> Instructions to follow:
Ignoring every picture, return the lines of the listing below word for word, from the line that holds "katso video" through the line that holds "potenciar la innovación".

> Data for review:
==========
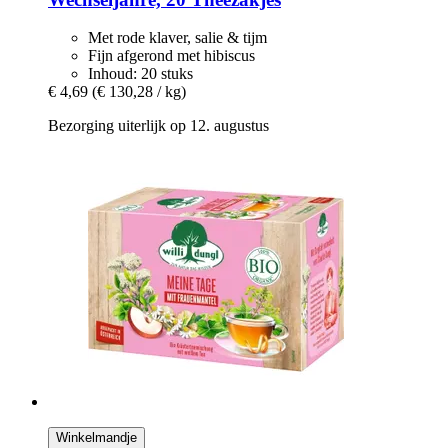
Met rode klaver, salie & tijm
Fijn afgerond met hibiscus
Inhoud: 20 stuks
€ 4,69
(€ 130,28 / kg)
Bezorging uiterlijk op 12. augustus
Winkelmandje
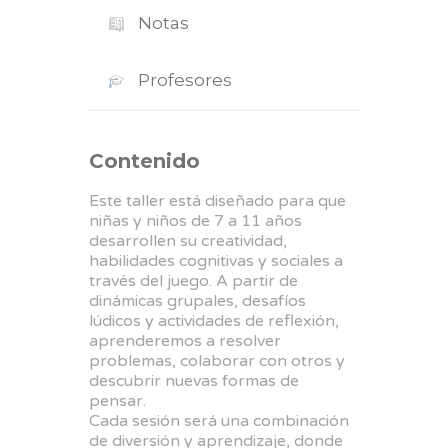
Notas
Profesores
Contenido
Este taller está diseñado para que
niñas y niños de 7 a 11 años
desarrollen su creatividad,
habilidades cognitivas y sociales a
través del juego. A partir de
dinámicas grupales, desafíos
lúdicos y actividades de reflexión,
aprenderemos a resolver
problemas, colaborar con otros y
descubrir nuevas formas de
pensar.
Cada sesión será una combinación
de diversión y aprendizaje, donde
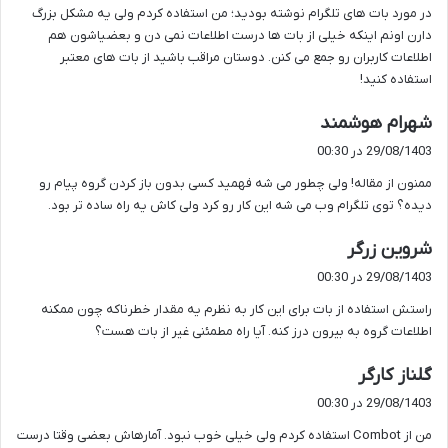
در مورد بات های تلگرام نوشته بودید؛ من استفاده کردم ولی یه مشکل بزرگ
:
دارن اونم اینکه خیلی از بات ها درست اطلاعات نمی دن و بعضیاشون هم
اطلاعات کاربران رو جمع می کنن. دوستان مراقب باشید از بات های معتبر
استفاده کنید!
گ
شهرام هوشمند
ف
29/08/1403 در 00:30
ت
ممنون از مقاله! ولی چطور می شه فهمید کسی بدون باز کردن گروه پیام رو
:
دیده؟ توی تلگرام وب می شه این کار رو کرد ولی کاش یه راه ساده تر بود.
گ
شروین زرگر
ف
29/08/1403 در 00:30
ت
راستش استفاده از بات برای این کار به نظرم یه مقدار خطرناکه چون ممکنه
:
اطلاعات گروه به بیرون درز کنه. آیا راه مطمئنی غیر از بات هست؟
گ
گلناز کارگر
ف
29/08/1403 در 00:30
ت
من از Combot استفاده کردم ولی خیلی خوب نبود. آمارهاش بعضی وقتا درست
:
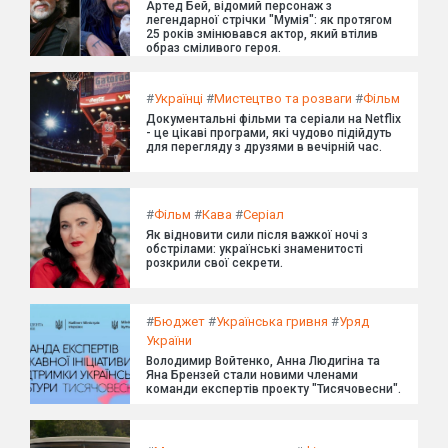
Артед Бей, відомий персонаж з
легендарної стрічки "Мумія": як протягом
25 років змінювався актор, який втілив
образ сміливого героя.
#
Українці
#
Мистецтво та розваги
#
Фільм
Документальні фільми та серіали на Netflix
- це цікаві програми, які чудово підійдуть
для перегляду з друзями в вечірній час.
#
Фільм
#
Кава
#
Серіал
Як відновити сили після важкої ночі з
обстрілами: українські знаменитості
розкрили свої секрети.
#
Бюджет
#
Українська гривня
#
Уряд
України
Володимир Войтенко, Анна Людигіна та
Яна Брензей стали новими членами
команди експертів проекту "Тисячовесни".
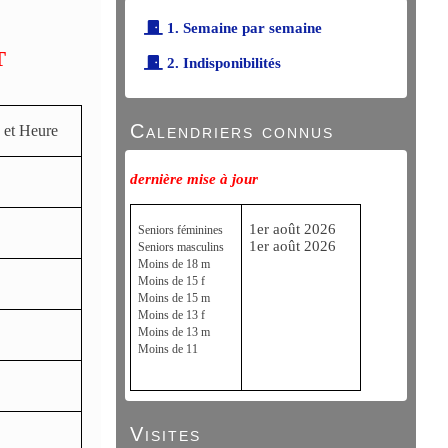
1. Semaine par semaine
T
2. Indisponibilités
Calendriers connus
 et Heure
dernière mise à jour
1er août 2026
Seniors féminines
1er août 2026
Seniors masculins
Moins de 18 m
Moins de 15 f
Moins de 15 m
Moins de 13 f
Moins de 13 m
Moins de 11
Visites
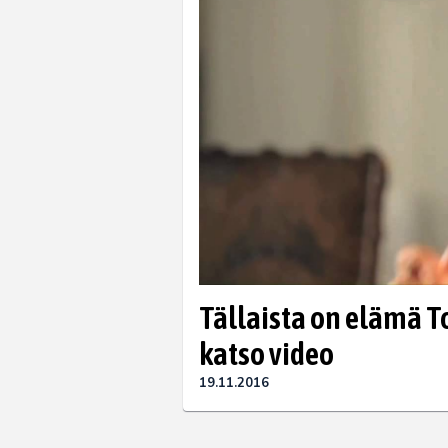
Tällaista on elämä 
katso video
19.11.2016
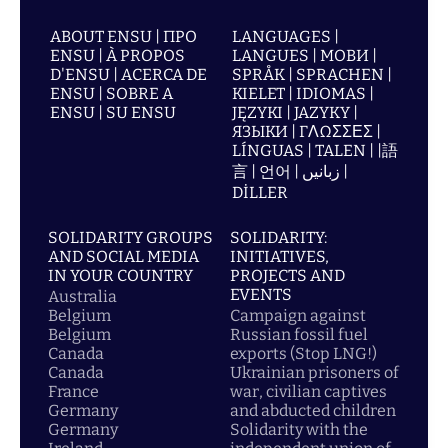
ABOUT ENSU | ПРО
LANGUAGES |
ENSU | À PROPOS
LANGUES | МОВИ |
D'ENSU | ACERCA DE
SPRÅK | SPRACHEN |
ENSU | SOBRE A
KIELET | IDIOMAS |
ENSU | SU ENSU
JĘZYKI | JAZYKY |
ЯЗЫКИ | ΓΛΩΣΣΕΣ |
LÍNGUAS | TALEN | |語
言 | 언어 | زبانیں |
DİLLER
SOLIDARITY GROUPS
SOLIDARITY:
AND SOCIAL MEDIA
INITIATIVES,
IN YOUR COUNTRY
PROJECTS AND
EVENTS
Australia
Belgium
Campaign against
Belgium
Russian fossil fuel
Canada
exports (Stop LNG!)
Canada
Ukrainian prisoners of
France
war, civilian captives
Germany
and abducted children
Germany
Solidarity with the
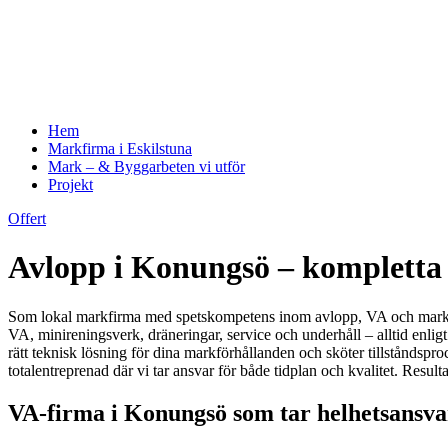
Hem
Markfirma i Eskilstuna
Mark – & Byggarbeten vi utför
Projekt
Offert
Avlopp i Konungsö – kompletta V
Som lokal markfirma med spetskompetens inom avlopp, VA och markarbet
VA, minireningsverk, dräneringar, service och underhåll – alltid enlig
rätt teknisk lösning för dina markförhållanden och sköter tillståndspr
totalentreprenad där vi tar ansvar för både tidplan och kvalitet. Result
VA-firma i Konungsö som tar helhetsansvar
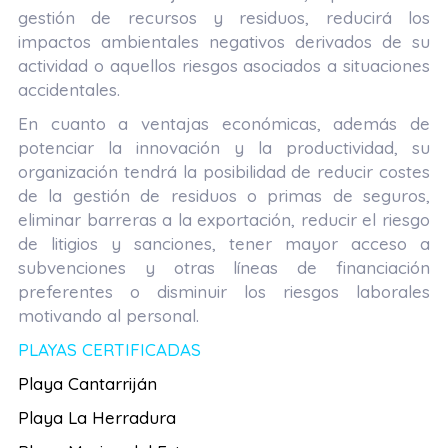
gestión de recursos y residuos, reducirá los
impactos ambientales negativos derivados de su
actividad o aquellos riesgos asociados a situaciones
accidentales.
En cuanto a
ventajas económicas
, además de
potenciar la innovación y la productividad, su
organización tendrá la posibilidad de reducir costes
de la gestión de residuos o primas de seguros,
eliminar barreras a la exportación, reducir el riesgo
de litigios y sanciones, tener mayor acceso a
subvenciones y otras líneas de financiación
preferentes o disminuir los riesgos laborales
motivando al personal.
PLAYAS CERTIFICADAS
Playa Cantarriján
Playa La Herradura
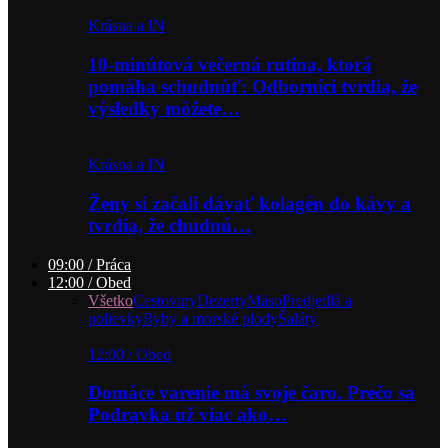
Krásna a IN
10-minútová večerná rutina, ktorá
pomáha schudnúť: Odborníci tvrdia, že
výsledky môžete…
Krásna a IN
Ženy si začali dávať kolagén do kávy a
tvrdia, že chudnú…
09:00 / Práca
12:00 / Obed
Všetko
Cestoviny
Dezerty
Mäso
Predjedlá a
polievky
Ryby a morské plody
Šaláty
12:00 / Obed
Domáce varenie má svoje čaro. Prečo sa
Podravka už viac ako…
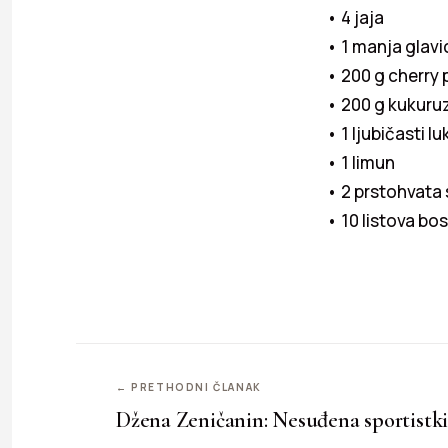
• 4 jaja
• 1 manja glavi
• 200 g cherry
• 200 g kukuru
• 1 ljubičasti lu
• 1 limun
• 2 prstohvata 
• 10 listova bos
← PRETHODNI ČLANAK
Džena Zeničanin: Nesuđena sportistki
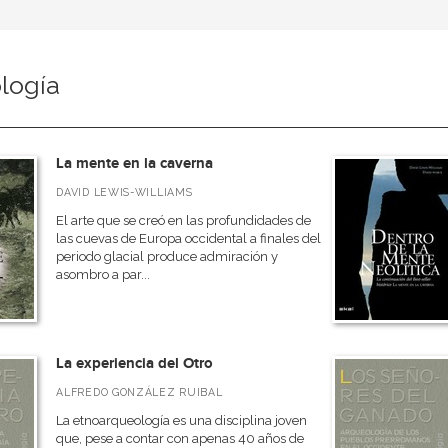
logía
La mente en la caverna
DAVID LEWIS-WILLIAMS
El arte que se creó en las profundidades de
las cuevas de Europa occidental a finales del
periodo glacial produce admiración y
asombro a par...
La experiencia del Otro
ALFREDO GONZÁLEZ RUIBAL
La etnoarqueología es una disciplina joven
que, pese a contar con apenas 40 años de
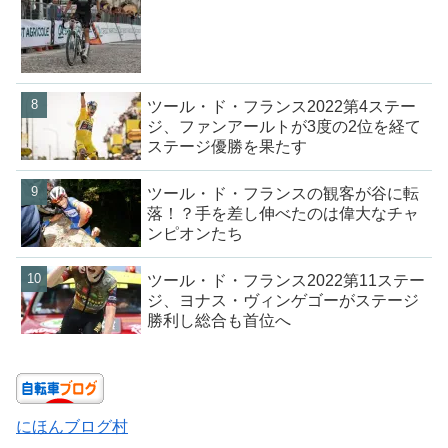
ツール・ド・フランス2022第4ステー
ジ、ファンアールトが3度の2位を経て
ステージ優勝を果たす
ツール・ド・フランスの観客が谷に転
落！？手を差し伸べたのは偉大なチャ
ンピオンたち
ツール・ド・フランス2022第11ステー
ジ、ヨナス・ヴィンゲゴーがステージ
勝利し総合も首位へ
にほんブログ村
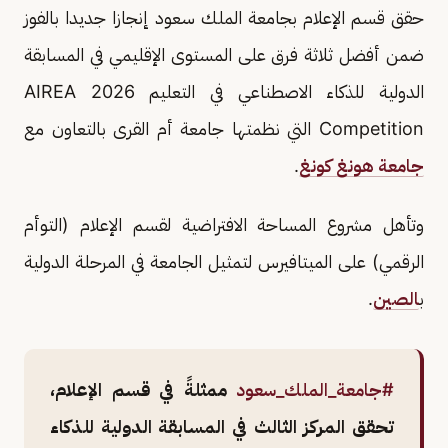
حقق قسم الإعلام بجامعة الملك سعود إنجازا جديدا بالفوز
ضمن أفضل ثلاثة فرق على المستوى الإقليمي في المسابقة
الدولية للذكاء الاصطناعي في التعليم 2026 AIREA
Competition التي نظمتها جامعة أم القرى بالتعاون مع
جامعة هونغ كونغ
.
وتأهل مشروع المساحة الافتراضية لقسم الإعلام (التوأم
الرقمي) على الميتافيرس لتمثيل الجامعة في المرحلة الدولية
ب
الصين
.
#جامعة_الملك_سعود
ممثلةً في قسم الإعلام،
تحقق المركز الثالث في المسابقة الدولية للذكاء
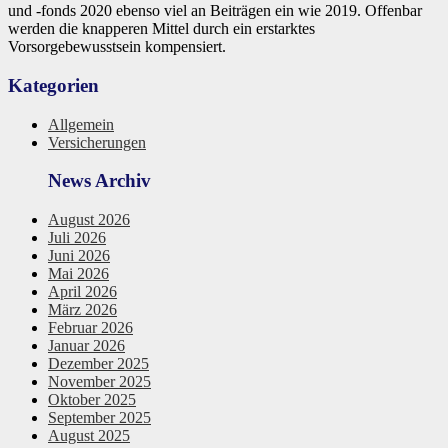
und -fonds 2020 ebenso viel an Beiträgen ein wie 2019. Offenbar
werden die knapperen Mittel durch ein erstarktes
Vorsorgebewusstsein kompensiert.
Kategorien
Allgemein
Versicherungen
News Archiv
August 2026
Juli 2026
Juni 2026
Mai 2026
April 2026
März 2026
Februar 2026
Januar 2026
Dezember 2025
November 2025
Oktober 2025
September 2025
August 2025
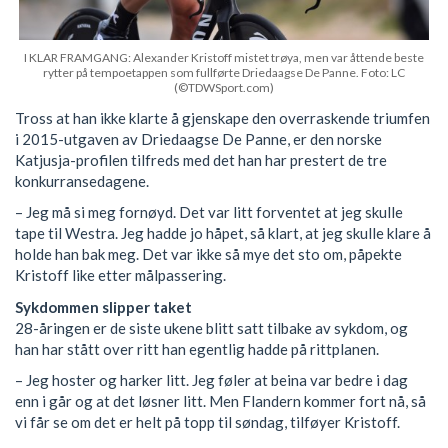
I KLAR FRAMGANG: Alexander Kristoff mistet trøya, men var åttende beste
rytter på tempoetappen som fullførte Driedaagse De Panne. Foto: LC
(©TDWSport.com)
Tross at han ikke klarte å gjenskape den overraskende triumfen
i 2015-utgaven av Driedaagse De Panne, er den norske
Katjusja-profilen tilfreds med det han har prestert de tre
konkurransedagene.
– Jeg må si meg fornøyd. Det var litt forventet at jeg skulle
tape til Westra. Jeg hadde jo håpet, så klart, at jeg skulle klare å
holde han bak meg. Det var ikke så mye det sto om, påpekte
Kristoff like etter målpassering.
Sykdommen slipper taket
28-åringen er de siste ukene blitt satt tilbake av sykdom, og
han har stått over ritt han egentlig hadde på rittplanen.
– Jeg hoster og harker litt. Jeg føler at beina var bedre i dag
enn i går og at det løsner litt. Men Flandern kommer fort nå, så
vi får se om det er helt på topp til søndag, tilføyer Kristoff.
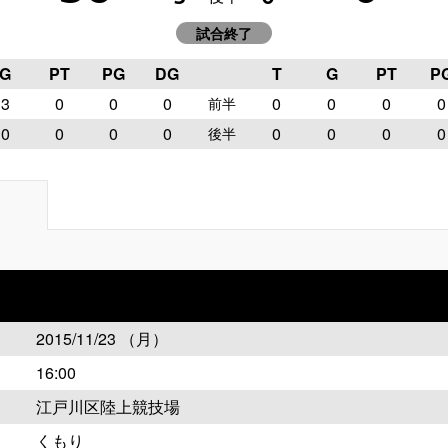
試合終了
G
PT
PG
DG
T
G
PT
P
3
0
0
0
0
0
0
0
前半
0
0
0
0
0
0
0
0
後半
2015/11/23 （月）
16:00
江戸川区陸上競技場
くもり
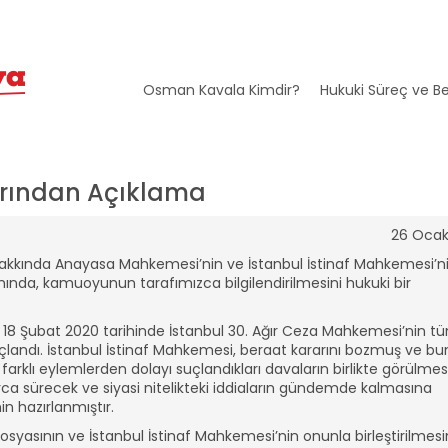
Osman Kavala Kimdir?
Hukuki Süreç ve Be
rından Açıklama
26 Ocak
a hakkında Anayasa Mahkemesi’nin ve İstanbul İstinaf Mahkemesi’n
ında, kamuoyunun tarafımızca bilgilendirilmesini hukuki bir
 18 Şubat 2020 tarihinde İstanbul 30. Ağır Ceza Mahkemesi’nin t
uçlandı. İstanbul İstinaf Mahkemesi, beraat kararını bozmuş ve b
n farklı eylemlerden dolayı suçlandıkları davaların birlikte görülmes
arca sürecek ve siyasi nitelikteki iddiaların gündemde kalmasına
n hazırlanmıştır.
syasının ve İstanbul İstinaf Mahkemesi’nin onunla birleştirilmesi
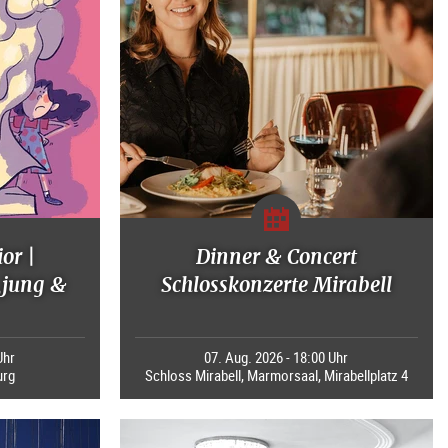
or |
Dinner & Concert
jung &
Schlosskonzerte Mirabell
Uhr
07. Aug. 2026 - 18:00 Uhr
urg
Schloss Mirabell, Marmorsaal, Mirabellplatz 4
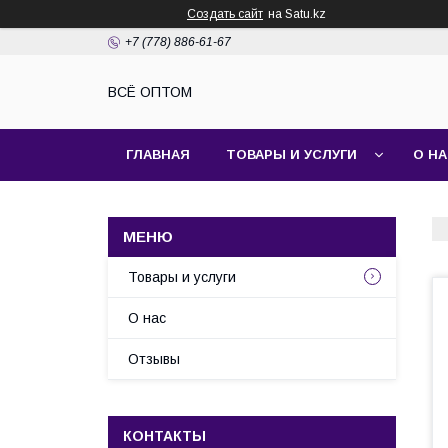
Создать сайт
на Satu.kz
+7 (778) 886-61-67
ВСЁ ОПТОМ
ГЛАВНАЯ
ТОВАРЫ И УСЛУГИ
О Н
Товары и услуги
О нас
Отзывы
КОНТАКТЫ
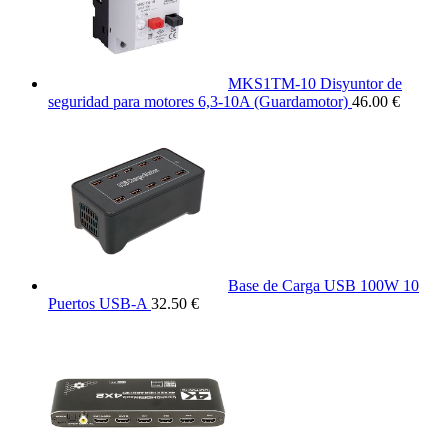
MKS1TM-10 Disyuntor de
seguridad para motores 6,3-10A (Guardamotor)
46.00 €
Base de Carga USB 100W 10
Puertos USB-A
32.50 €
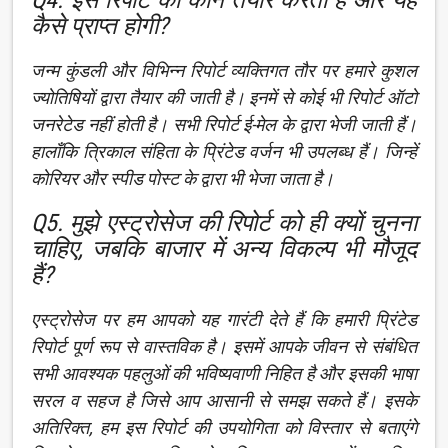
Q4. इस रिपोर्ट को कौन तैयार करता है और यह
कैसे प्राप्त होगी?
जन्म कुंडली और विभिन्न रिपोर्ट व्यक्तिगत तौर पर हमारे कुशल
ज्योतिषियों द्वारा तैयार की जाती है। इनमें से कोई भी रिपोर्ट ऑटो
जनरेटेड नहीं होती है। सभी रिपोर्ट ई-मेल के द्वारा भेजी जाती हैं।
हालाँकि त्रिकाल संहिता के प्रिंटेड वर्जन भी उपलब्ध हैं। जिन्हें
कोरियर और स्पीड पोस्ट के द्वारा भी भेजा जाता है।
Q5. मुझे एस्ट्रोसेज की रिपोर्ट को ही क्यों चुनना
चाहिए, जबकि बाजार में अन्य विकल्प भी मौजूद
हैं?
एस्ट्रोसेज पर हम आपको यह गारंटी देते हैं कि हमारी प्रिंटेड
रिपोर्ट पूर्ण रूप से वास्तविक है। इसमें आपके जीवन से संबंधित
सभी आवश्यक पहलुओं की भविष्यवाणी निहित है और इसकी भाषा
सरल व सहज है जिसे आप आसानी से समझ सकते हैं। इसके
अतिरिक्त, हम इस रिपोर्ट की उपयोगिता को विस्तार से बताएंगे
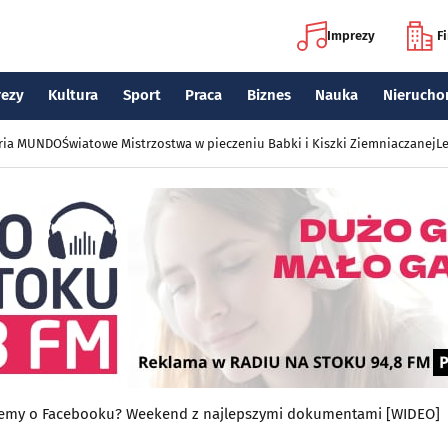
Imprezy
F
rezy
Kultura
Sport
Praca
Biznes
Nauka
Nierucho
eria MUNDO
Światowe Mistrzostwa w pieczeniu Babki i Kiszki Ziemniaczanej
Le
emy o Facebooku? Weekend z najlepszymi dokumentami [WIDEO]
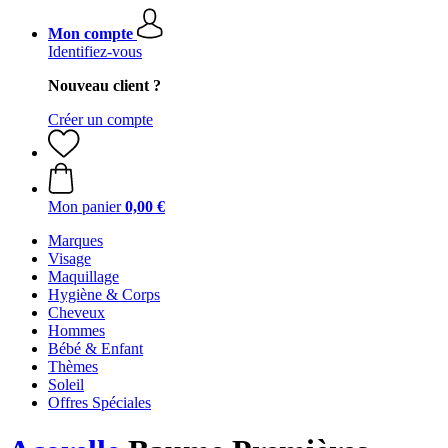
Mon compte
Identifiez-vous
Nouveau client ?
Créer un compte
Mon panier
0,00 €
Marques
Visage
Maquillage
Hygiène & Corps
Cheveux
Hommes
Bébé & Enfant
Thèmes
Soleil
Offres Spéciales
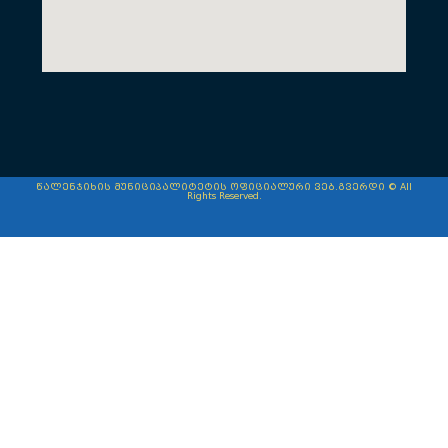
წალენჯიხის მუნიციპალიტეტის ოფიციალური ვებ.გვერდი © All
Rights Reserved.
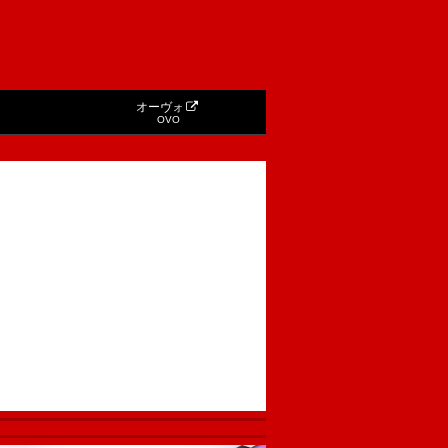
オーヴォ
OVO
==========
> Exercise result:
katso video
19.11.2016
ABOUT ENSU | ПРО
LANGUAGES |
ENSU | À PROPOS
LANGUES | МОВИ |
D'ENSU | ACERCA DE
SPRÅK | SPRACHEN |
ENSU | SOBRE A
KIELET | IDIOMAS |
ENSU | SU ENSU
JĘZYKI | JAZYKY |
ЯЗЫКИ | ΓΛΩΣΣΕΣ |
LÍNGUAS | TALEN | |語
言 | 언어 | زبانیں |
DİLLER
SOLIDARITY GROUPS
SOLIDARITY:
AND SOCIAL MEDIA
INITIATIVES,
IN YOUR COUNTRY
PROJECTS AND
EVENTS
Australia
Belgium
Campaign against
Belgium
Russian fossil fuel
Canada
exports (Stop LNG!)
Canada
Ukrainian prisoners of
France
war, civilian captives
Germany
and abducted children
Germany
Solidarity with the
Hem
Markfirma i Eskilstuna
Mark – & Byggarbeten vi utför
Projekt
Offert
Avlopp i Konungsö – kompletta V
Som lokal markfirma med spetskompetens inom avlopp, VA och markarbet
VA, minireningsverk, dräneringar, service och underhåll – alltid enlig
rätt teknisk lösning för dina markförhållanden och sköter tillståndspr
totalentreprenad där vi tar ansvar för både tidplan och kvalitet. Result
VA-firma i Konungsö som tar helhetsansvar
gestión de recursos y residuos, reducirá los
impactos ambientales negativos derivados de su
actividad o aquellos riesgos asociados a situaciones
accidentales.
En cuanto a
ventajas económicas
, además de
potenciar la innovación y la productividad, su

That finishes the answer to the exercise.